朝特有の微睡みの時間はどこか夢と現実の狭間に居るかのような曖昧な雰囲気の中で、確かに彼は存在しているのだと言葉の代わりに彼の心音が教えてくれる。
「…ちゃんと生きているよ」
不意に胸に置いた手を握られてまだどこか眠たげな声に心音に浸っていた意識を戻される。
「あまりに起きないから死んでるのかと思われたのかな…」
「…起こしてしまったのなら申し訳ない。まだ朝も早いからな、もう少し眠っていても構わない」
彼の様子を見るに朝はそれほど強くなさそうで再び瞼を閉じれば眠りに落ちるのだろうと思えばまだ眠っていてもいいと伝える。
しかし彼の瞳は閉じる事はなくゆっくりと瞬きを繰り返しながらじっと此方を見つめている。

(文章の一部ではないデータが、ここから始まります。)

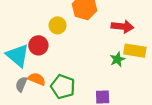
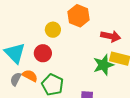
red circle: (38, 45) -> (43, 53), moved
green star: (117, 59) -> (103, 65), size x1.5

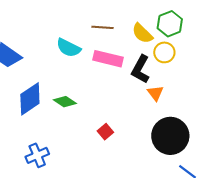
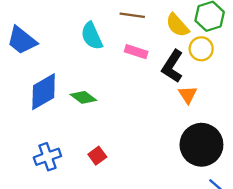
cyan semicircle: (68, 48) -> (92, 36), turned 35
pink rectangle: (108, 59) -> (136, 52), size x0.7
red square: (105, 132) -> (97, 156), moved

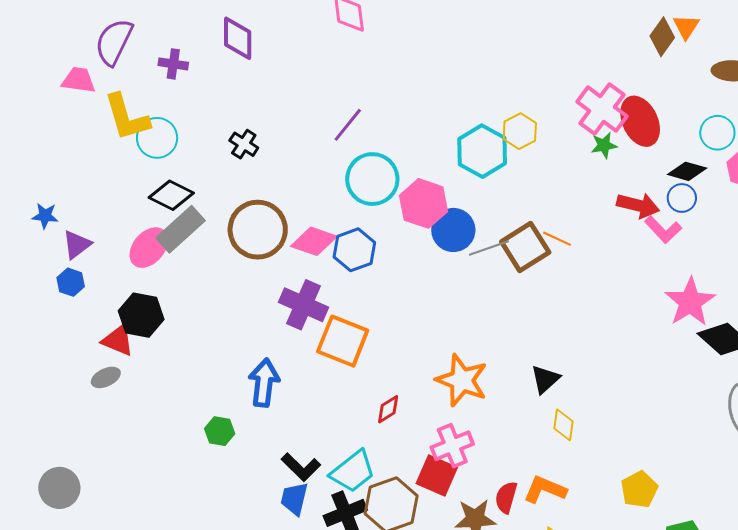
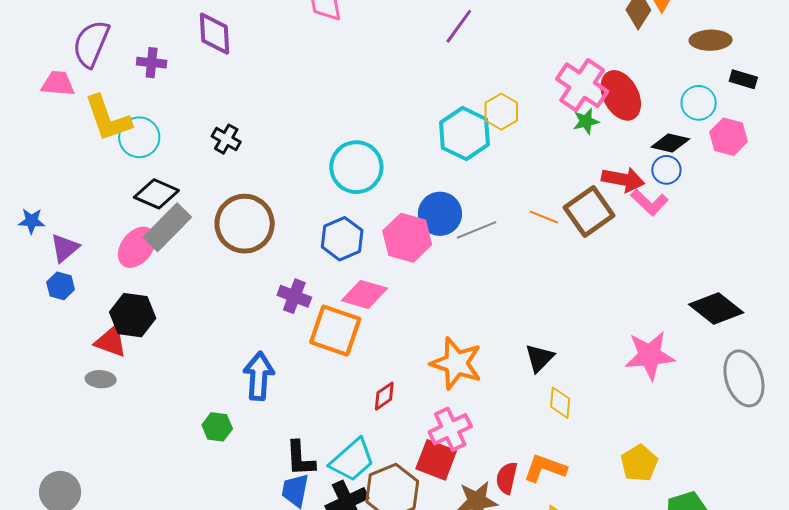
purple line: (348, 125) -> (459, 26), moved
pink hexagon: (423, 203) -> (407, 238), moved
pink diamond: (314, 241) -> (364, 294), moved
brown square: (525, 247) -> (589, 211), moved
pink star: (690, 302) -> (650, 355), moved, turned 30
purple cross: (304, 305) -> (294, 296), size x0.7
gray ellipse: (106, 377) -> (101, 379), turned 32
black L-shape: (301, 467) -> (300, 458), turned 45

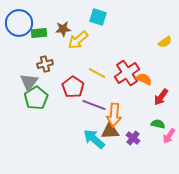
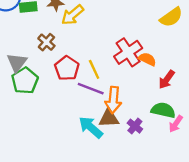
yellow semicircle: (165, 42) -> (171, 17), size x1.5
brown cross: (45, 64) -> (46, 42), moved, turned -35
yellow line: (97, 73) -> (94, 69), moved, turned 36
green semicircle: (158, 124) -> (163, 110), size x1.5

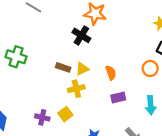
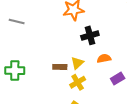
black cross: (81, 35) -> (90, 35), moved, turned -30
orange semicircle: (111, 73) -> (104, 58), turned -64

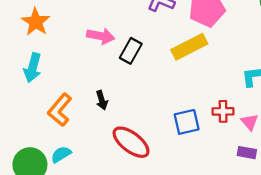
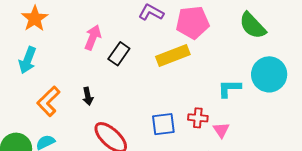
pink arrow: (101, 36) -> (93, 37), turned -85

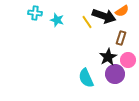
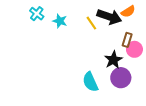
cyan cross: (35, 13) -> (37, 14), turned 32
pink circle: (128, 60) -> (134, 49), moved

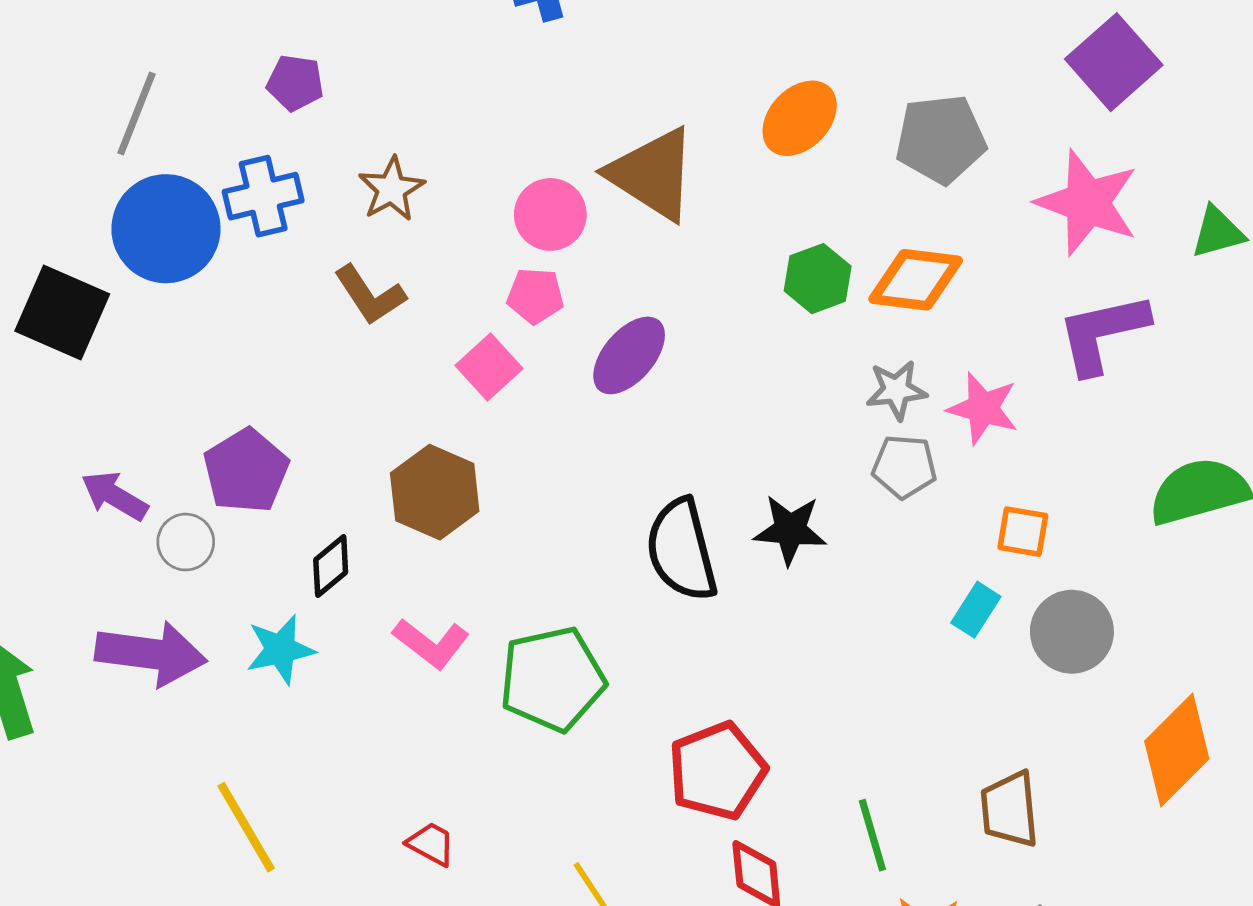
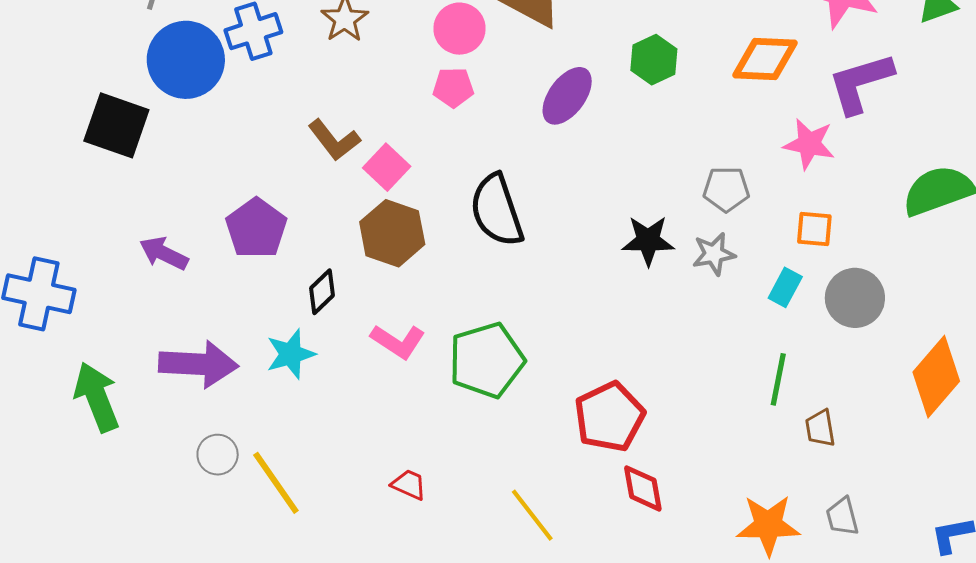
orange diamond: (916, 280) -> (765, 59), moved
brown L-shape: (370, 295) -> (334, 140), moved
purple ellipse: (629, 355) -> (567, 96), moved
pink square: (489, 367) -> (387, 167), moved
gray star: (896, 390) -> (714, 254), moved
pink star: (983, 408) -> (809, 144), moved
gray circle: (186, 542) -> (218, 455), moved
black semicircle: (682, 550) -> (497, 210), moved
brown trapezoid: (1010, 809) -> (820, 428), size x0.7
green line: (872, 835) -> (778, 379), moved, turned 32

「…朝でも変わらずヒューゴは綺麗だな…、君の寝顔見たかった」
自分が後に起きてしまったことを悔いるように不服そうな呟きが続く。
「お褒めに預かり光栄だ。寝顔など見てもつまらないだろう…と言いたいところだが、事実君の寝顔に魅入ってしまったからな…その気持ちは理解出来る」
「君だけ堪能するなんてずるいよ」
普段の彼よりどこか子供っぽい口振りで拗ねるような仕草をする様子が愛らしく空いている方の手で宥めるように彼の頭を撫でる。
「おや、機嫌を損ねてしまったかな?」
「…なんだか僕を子供扱いしてないかい?」
どうやら此方が思っている事を察してしまったらしい彼はそう言いながら一層むくれる。
「…君の寝顔を眺めながら、君の睡眠を邪魔したくないと思う反面…起きて欲しいとも思っていた。起きて…、俺に触れて欲しいと」
すり、と素足を彼の足に擦り寄せながら絡ませる。
「…子供相手にこんな事は思わない。…違うかね?」
ごくり、と彼の喉が上下するのを見つけ思わず口角が上がる。
そうして覆い被さってきた彼の首に両手を回せば唇を塞がれ最低限留めていたシャツのボタンを外される。
彼の穏やかな温もりも、刺激的な熱情も、彼の与えてくれる全てが俺を満たしてくれるのだと昨夜と今朝で思い知らされた。
そしてそれは俺にとってもう無くてはならないものなのだと、どんな宝物よりも価値があり唯一無二であると。